During our focus on being less defensive and being okay with being wrong this month, we have noticed an interesting connection between being wrong and being mindful. Error blindness is a significant impediment to learning from our mistakes and if we aren’t able to keep our mind in the present (be mindful) we are much more likely to be blind to our mistakes. We need to work on seeing our errors or we’ll be doomed to continue to make the same ones over and over again. We need to slow down and learn to be comfortable with being uncomfortable.
Being mindful is not an easy thing to do. It doesn’t just happen, it takes a concerted effort. We have been working on this skill as part of our work on improving our executive functioning abilities and even after many months working on this we still find some days are drastically better than others. It’s really hard to keep focus when there are so many things calling for or demanding our attention each day. There are shiny things all around us but we need to learn to slow down, remember what we were doing, and bring our focus back to the present. These distractions can be thoughts about something we need to do later that pulls us out of a conversation or the dishes left on the table that need to be cleaned up as we are taking care of the laundry.
Mindfulness is about being deliberate in all we do. It is about being present with each other and making sure we are not only listening to the conversation but participating. This is hard, and sometimes when things get hard we check out. Our brain just leaves and we need to be aware of these times so we can refocus and stay engaged. It is a struggle but we don’t want to live our life on autopilot not knowing what is missing from our lives.
As we have been practicing to be more mindful, we have come to really appreciate the serenity prayer. It teaches us that we need to learn to accept things we can’t change, and focus on the things we can. We can have the courage to be a force for change in the world as we live one day at a time and enjoy one moment at a time.
God, give me grace to accept with serenity
the things that cannot be changed,
Courage to change the things
which should be changed,
and the Wisdom to distinguish
the one from the other.
Living one day at a time,
Enjoying one moment at a time,
Accepting hardship as a pathway to peace,
Taking, as Jesus did,
This sinful world as it is,
Not as I would have it,
Trusting that You will make all things right,
If I surrender to Your will,
So that I may be reasonably happy in this life,
And supremely happy with You forever in the next.

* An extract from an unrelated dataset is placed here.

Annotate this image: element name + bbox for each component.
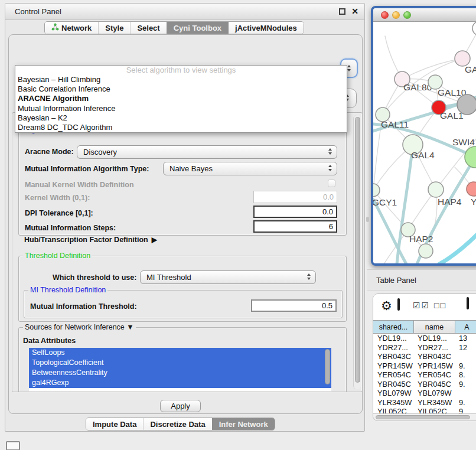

— Reinhold Niebuhr, Serenity Prayer
Too much of our time is lost living on autopilot but now is the time to make a change. Get out of “the thick of thin things” (Stephen R. Covey, The 7 Habits of Highly Effective People). Find time each day to sit and ponder what you need to start doing and what you need to stop. Our lives are full of distractions and only we can choose to separate ourselves from them. We don’t want to end up like Emily in the play ‘Our Town’. After her death Emily comes to realize she spent so much time caught up in the busyness of her life that she failed to notice how beautiful her life really was. Slow down and look around, you will be amazed at what you find and what you are able to accomplish.